EXERCISE PROMPT:
Using the entries below, copy exactly each line from the line with "Locate an element on the screen." up to and including the line with "Identify the location of FSAIRLINES.", with every picture left out.

THE INPUT:
--- START ---

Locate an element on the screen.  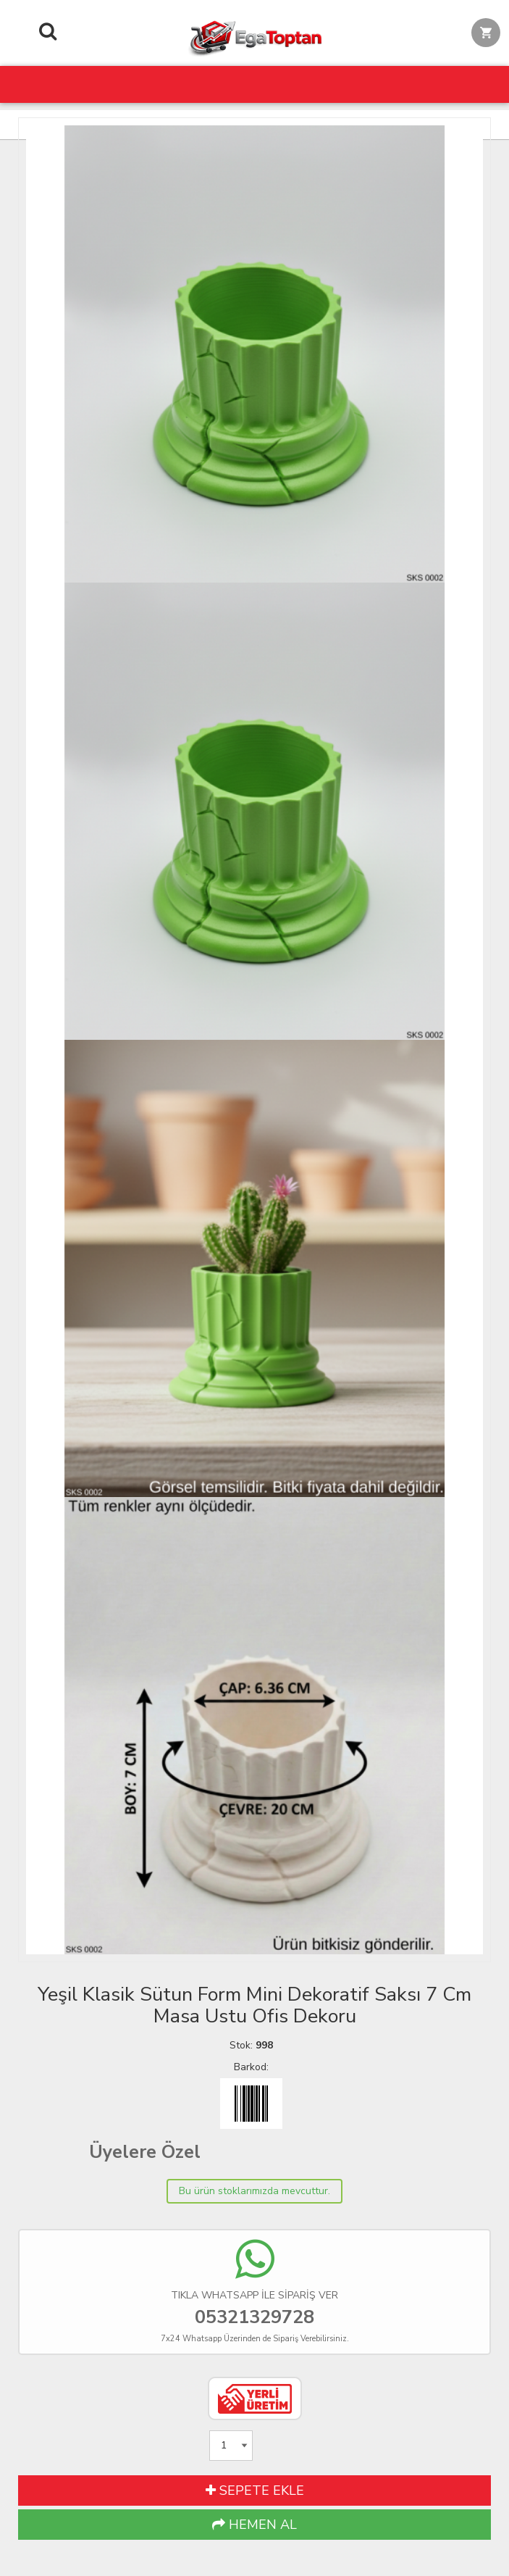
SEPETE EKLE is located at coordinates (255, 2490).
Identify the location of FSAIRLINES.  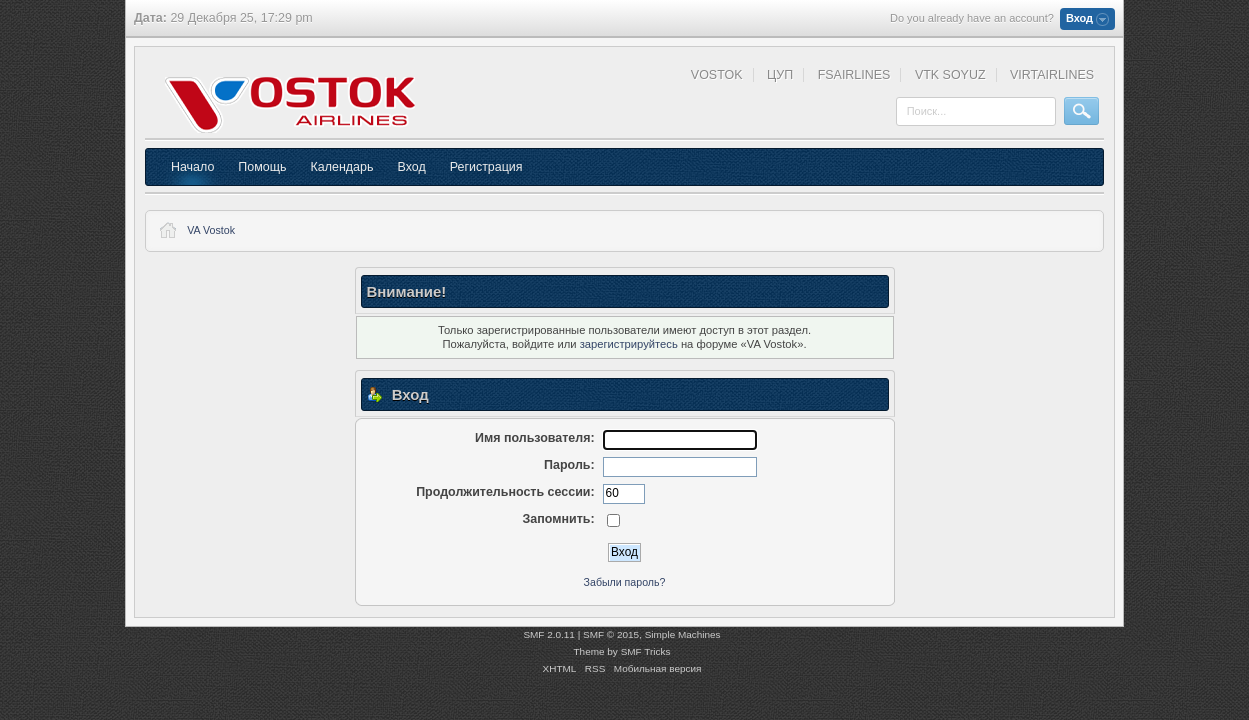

--- END ---
--- START ---

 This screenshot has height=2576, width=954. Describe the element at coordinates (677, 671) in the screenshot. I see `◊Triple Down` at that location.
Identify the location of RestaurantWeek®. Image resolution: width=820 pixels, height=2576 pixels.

--- END ---
--- START ---

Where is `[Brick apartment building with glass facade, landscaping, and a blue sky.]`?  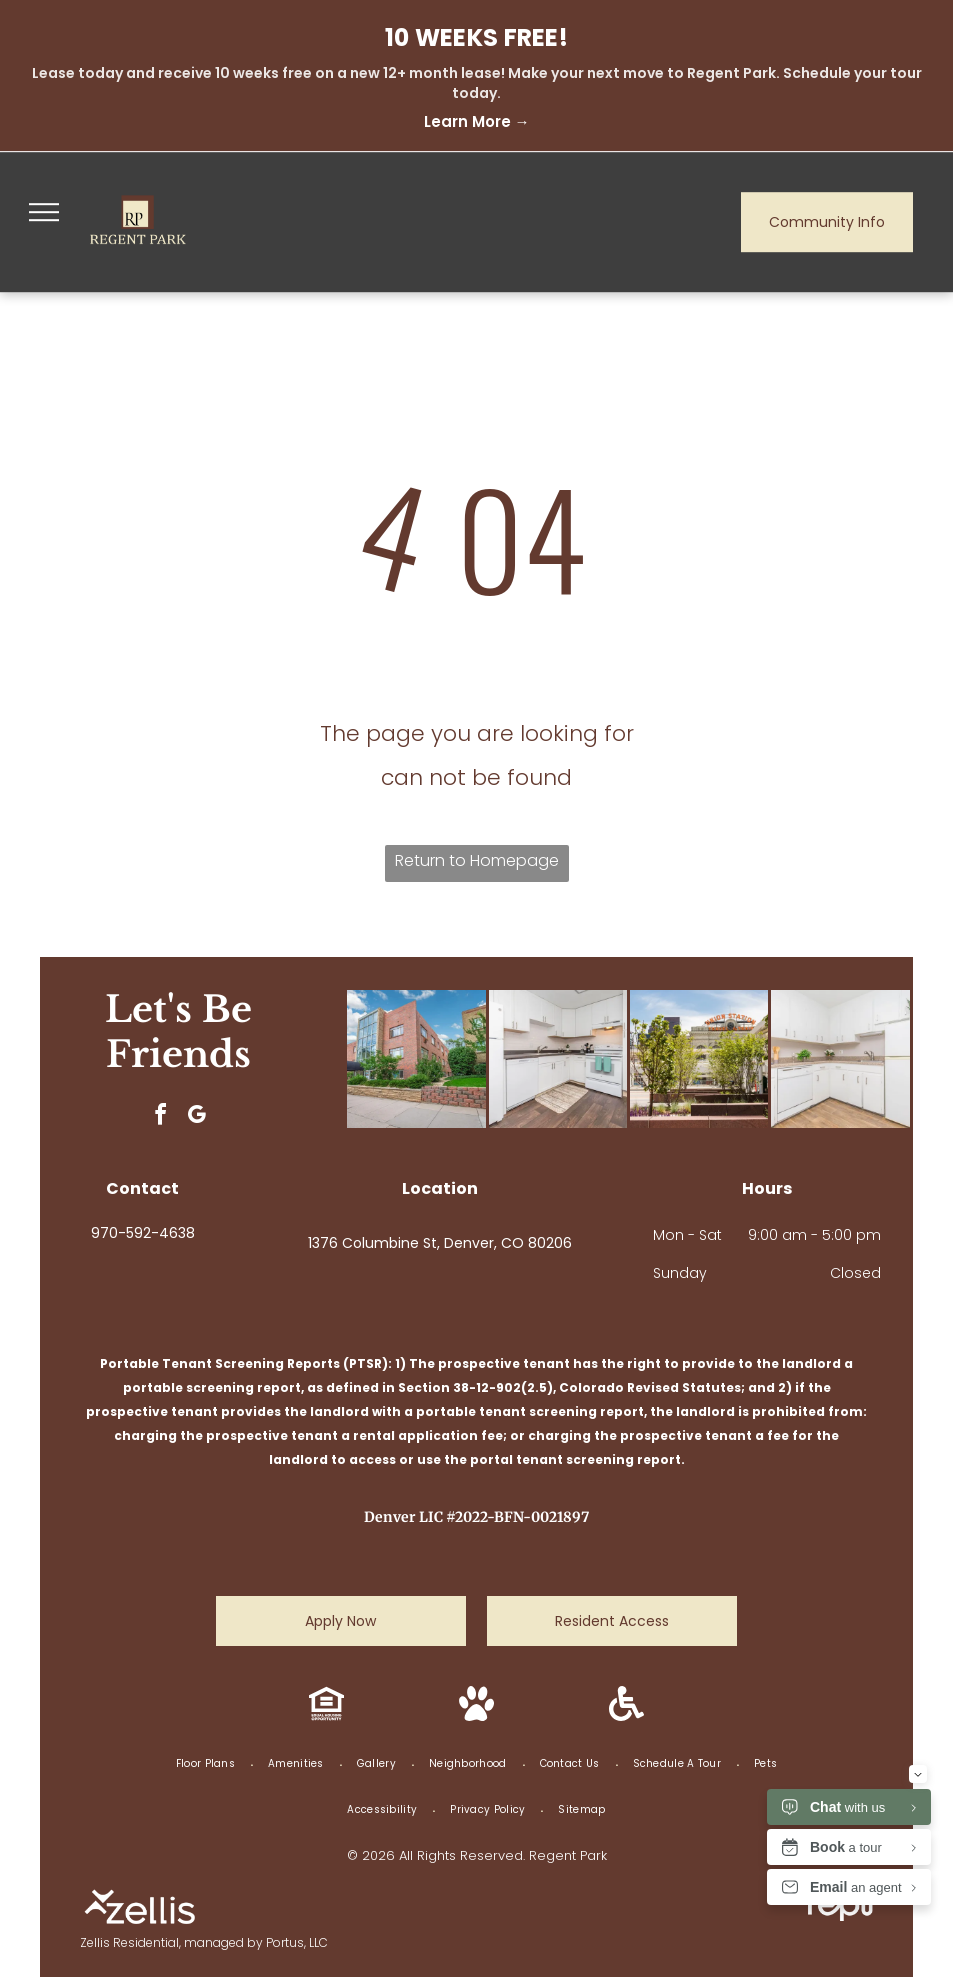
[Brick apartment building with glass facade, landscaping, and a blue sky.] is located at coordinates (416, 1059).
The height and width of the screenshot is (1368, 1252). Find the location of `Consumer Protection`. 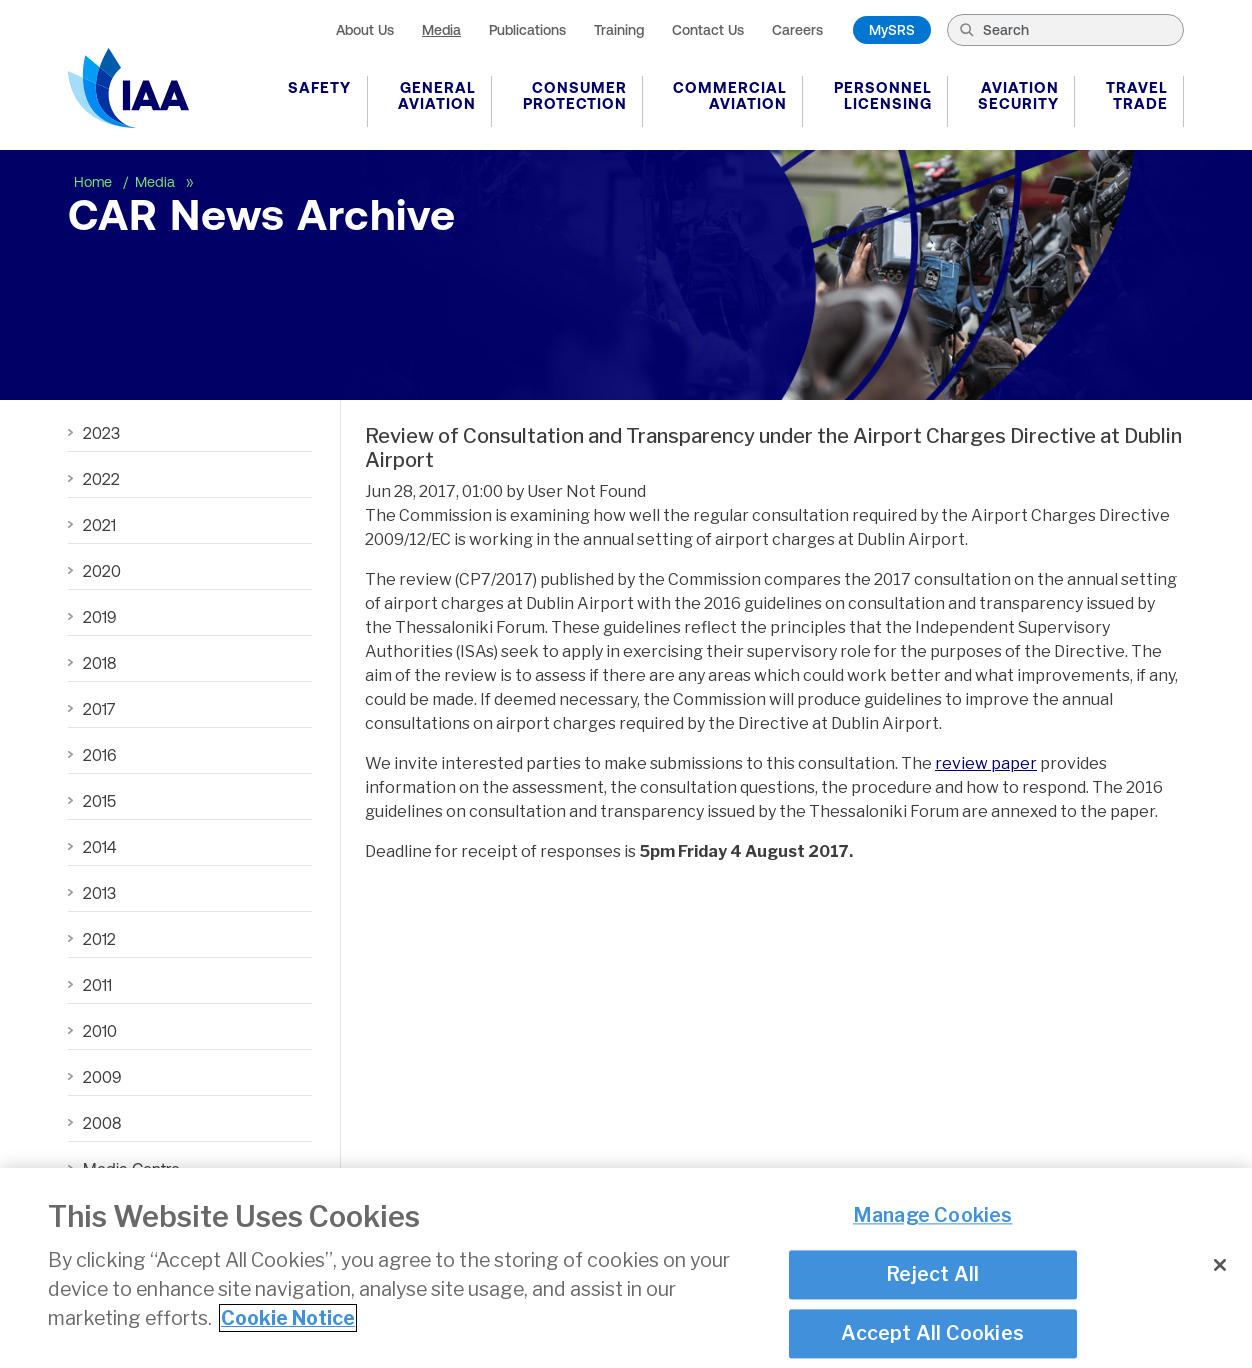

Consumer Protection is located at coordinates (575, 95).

--- END ---

WORKED SOLUTION:
Locate an element on the screen.  
SEPETE EKLE is located at coordinates (255, 2490).
Identify the location of FSAIRLINES.  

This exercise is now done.